Your instructions
Go over the records and copy every line with the string "Arkunkoriste".

(Beginning of Data supplied)

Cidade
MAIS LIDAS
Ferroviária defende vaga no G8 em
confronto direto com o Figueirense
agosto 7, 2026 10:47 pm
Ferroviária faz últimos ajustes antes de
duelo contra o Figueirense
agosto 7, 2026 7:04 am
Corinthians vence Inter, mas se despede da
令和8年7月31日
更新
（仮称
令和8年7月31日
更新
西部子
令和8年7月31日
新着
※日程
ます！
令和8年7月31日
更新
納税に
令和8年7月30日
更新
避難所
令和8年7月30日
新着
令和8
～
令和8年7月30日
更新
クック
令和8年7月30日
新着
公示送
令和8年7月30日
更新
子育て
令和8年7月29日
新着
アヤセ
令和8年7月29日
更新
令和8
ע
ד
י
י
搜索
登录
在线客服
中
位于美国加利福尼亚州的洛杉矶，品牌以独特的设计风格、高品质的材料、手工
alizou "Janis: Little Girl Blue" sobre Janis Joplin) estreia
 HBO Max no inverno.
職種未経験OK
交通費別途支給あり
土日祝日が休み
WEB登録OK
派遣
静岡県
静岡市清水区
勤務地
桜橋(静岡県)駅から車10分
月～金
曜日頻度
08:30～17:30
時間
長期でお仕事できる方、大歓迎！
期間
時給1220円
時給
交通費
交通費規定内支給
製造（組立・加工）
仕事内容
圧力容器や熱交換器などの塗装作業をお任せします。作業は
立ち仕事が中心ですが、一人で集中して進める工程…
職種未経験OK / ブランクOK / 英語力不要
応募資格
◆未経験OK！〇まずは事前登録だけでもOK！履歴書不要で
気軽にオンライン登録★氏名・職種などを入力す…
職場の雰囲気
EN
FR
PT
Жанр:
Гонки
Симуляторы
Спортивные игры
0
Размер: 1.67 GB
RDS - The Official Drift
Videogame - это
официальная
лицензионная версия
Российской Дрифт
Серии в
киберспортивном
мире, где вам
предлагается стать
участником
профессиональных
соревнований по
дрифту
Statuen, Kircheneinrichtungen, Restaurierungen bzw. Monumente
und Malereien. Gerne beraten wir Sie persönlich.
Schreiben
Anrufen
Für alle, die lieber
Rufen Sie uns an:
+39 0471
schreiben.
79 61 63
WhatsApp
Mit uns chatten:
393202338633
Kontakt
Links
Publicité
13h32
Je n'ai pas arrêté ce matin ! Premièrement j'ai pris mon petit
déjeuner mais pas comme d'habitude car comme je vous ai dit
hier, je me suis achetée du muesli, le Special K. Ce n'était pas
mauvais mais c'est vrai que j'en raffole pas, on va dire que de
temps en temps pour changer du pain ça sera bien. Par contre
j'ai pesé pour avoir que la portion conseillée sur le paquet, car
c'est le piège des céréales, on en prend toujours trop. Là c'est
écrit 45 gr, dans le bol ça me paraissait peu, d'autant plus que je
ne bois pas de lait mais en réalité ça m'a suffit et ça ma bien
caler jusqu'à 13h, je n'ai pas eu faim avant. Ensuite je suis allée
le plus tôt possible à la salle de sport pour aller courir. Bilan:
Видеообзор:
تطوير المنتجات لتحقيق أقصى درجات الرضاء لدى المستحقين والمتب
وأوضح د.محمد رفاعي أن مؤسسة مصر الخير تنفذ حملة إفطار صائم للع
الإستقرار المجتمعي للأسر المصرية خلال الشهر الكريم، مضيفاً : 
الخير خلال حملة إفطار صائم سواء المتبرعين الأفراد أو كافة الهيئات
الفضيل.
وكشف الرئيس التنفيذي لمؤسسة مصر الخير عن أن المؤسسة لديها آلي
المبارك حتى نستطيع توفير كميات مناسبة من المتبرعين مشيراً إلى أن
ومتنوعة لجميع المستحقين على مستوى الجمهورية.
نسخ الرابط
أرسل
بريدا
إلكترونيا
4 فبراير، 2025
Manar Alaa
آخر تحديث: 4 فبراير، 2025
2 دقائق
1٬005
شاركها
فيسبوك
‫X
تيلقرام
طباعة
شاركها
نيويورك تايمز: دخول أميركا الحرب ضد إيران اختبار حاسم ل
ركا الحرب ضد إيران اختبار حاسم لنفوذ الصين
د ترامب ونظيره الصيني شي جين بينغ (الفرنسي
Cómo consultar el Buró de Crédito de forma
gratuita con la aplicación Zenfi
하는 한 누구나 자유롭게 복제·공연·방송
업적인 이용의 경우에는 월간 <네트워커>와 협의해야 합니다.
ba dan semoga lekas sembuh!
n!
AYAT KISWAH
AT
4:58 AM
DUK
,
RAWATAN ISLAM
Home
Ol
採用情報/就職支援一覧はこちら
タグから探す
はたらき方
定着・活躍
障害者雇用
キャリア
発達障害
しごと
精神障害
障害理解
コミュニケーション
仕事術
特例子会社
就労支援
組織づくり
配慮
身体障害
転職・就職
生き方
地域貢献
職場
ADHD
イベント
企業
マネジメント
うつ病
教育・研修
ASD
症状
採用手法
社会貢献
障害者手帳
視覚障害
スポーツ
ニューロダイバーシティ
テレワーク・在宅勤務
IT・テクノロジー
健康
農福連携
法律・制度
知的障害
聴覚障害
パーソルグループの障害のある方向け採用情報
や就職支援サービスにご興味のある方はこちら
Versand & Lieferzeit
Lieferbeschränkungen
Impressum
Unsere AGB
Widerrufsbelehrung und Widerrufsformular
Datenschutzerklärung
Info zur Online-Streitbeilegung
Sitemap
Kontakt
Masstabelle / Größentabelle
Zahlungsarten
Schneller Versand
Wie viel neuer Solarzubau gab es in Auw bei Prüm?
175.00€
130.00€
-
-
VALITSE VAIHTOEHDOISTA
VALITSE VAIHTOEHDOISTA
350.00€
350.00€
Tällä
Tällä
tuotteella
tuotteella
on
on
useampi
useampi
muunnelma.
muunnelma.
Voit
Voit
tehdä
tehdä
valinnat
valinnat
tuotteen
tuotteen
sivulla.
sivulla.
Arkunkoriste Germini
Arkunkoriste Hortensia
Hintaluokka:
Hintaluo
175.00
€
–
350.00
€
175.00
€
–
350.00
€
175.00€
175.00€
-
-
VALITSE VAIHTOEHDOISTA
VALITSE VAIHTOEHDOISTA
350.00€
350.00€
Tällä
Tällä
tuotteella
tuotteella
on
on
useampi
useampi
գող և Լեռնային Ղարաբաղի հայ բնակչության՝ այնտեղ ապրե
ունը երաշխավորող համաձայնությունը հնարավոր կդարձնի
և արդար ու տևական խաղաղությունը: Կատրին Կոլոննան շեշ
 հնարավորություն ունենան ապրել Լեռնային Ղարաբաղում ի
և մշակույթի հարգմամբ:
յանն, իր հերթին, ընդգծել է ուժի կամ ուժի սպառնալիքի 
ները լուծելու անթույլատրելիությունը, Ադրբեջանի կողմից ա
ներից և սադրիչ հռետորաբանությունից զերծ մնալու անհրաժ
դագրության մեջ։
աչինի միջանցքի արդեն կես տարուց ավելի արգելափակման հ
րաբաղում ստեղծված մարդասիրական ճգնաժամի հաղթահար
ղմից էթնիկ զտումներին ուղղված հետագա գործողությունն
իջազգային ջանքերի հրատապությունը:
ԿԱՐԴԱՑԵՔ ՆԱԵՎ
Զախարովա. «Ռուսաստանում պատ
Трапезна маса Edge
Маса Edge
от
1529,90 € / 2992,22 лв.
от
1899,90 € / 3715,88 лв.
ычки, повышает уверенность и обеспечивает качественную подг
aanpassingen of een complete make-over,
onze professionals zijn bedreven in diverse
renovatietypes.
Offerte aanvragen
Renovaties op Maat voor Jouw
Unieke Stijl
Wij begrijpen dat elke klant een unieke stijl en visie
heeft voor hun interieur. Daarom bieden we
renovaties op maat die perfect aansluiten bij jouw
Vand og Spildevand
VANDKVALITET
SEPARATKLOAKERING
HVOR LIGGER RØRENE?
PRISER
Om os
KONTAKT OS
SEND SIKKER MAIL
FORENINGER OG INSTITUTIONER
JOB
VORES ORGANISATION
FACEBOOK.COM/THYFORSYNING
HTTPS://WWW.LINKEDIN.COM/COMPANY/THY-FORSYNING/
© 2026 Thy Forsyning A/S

(End of Data supplied)

Result
Arkunkoriste Germini
Arkunkoriste Hortensia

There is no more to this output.